Created attachment 1508677 [details] overcloud failures --long
Created attachment 1508678 [details] overcloud images template file
Doing a docker pull using the public Red Hat registry results in the same error: [root@overcloud-compute-1 ~]# docker pull registry.access.redhat.com/rhosp13/openstack-nova-compute:13.0-70 Trying to pull repository registry.access.redhat.com/rhosp13/openstack-nova-compute ... 13.0-70: Pulling from registry.access.redhat.com/rhosp13/openstack-nova-compute 9a1bea865f79: Extracting [==========================> ] 40.11 MB/75.72 MB 602125c154e3: Download complete b7519b93f3ea: Verifying Checksum 5e9937699472: Download complete 4bf83a9d745a: Verifying Checksum e72d3835b70d: Verifying Checksum filesystem layer verification failed for digest sha256:e72d3835b70d29047e06f48f5d4e63835da374999fa3f13176bd861ee0817499
doing a docker pull from docker.io seems to work.... [root@overcloud-compute-1 log]# docker pull centos:7 Trying to pull repository registry.access.redhat.com/centos ... Trying to pull repository docker.io/library/centos ... 7: Pulling from docker.io/library/centos aeb7866da422: Pull complete Digest: sha256:67dad89757a55bfdfabec8abd0e22f8c7c12a1856514726470228063ed86593b Status: Downloaded newer image for docker.io/centos:7 [root@overcloud-compute-1 log]# [root@overcloud-compute-1 log]# docker image ls REPOSITORY TAG IMAGE ID CREATED SIZE docker.io/centos 7 75835a67d134 6 weeks ago 200 MB [root@overcloud-compute-1 log]#
Thanks to another architect on the team I work on we tracked this down.
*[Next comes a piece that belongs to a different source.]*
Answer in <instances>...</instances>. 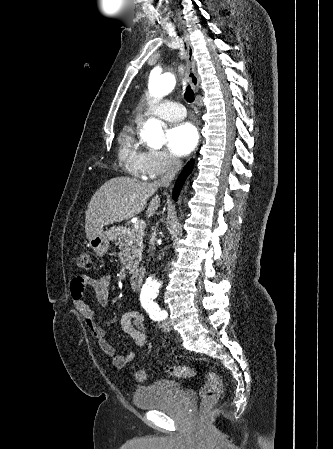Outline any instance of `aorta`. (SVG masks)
<instances>
[{"label":"aorta","instance_id":"obj_1","mask_svg":"<svg viewBox=\"0 0 333 449\" xmlns=\"http://www.w3.org/2000/svg\"><path fill=\"white\" fill-rule=\"evenodd\" d=\"M175 85V76L172 73L153 70L150 73L148 90L149 94L154 98H162L170 93ZM141 138L151 147L160 149L164 144V133L161 122L156 119L147 121L143 129L140 131ZM159 288L156 279L149 277L142 289L141 294L151 295Z\"/></svg>","mask_w":333,"mask_h":449}]
</instances>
The bug is actually a Ravello bug. There seems to be an issue in Ravello when a host is assigned 16GB of RAM, it is not enumerated correctly to the operating system, and in this case at least, lead to corruption in the filesystem layers during download. Once we changed the compute nodes to have 12GB of RAM the docker pull worked as expected. I will close this bugzilla out as "NOTABUG" since there does not seem to be any problem outside of Ravello.